Dans son étude, l'auteur laisse à dessein de côté les quatre années de delphinat de Marie-Antoinette, bien moins représentatives que ses années de règne, qui se terminèrent elles aussi dans la tragédie familiale et personnelle que l'on connaît.
La famille du Grand Dauphin par Mignard en 1687 : Louis de France et Marie-Anne Christine de Bavière sont entourés de leurs trois fils, nés entre 1682 et 1686
Cela faisait longtemps que je voulais lire ce livre, dont le sujet m'intéressait beaucoup. Et si je devais encore me convaincre que l'Histoire des femmes est finalement ce qui m'intéresse le plus dans la discipline, ce livre en aurait été un bon moyen d'en arriver à cette conclusion.
Cette galerie de portraits de femmes vise non seulement à les raconter, à leur redonner de la teneur, du relief, loin du souffle éthéré qu'elles ont pu laisser sur l'Histoire de France : ces femmes furent des filles, des épouses, des mères à part entière et sans celles, l'Histoire n'aurait probablement pas été celle que nous connaissons aujourd'hui.

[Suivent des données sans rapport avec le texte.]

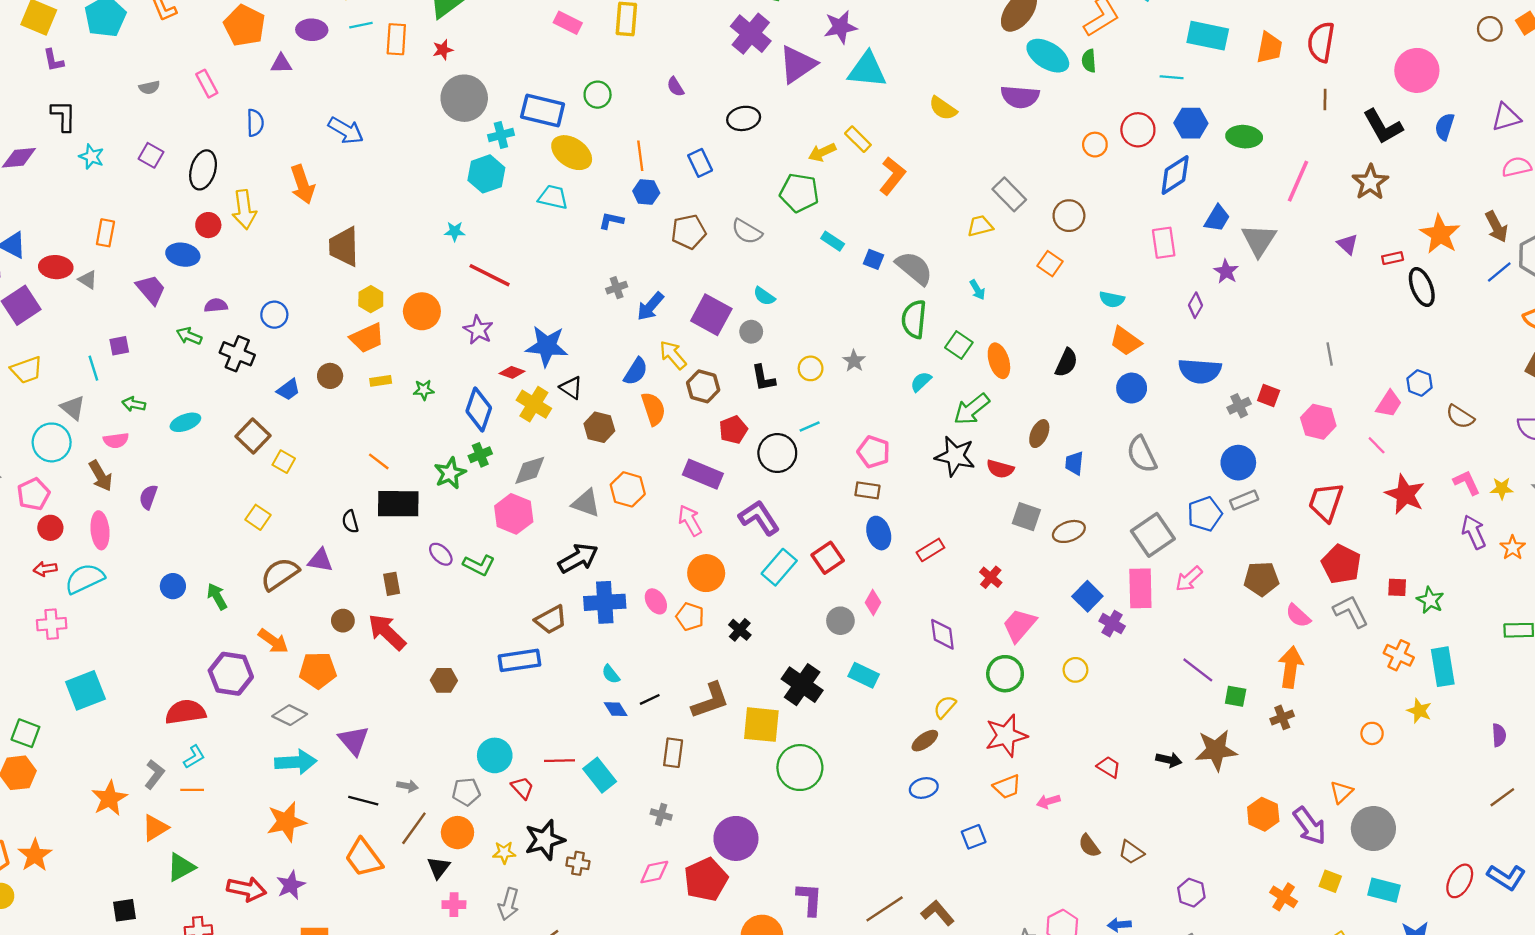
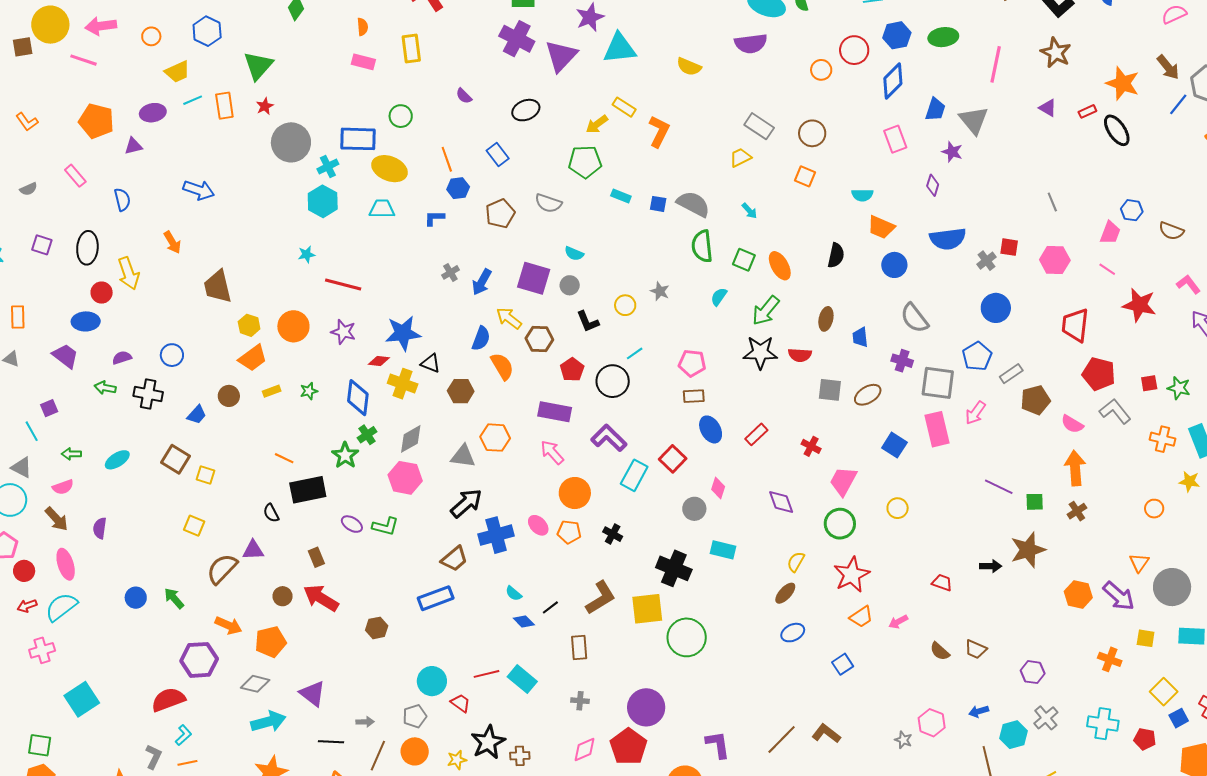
orange arrow: (303, 184) -> (172, 242), size x0.7
gray rectangle: (1244, 500) -> (1011, 374), moved
gray square: (1153, 535) -> (938, 383), turned -36
purple cross: (1112, 624) -> (902, 361), moved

En cela, l'auteur cherche à réparer un oubli de l'Histoire...si l'époque des Bourbons est marquée par des figures masculines marquantes, à commencer par l'écrasant Roi-Soleil, les femmes n'en furent pas absentes et eurent leur importance.
J'ai apprécié la fluidité du livre, associée à des recherches et un propos rigoureux. Malgré quelques coquilles (peut-être la correction aurait-elle pu être un peu plus rigoureuse sur certains points), le livre est vraiment plaisant à lire, on navigue d'un destin à l'autre, d'une époque à l'autre et l'on peut y distinguer les changements sociétaux, ou politiques, ainsi que les fractures que ceux-ci peuvent engendrer. Ce fut le cas pour Madame Royale, la fille de Louis XVI, qui connut un basculement irréversible...et quand on dit que, pour elle, la vie ne sera plus jamais la même, ce n'est assurément pas un abus de langage un peu galvaudé, bien au contraire.
En compagnie de l'auteur, on se glisse dans l’intimité des puissants, des salons dorés de Versailles jusque dans les palais étrangers où les derniers Bourbons en exil trouvèrent refuge - de l'Angleterre en passant par la Courlande et l'Autriche. La plume de Bruno Cortequisse est alerte et on ne s'ennuie pas une seconde car le propos reste accessible. Bref, c'est un beau parti-pris pour explorer autrement l'Histoire de France et des règnes masculins très connus comme celui de Louis XIV ou encore, celui de Louis XV.
En Bref :
Les + : un essai intéressant et bien documenté mettant en lumière le destin tragique de plusieurs "presque-reines" de l'Histoire de France, du règne de Louis XV jusqu'à la Restauration. Un document plaisant à lire.
Les - : quelques coquilles qui auraient pu être évitées.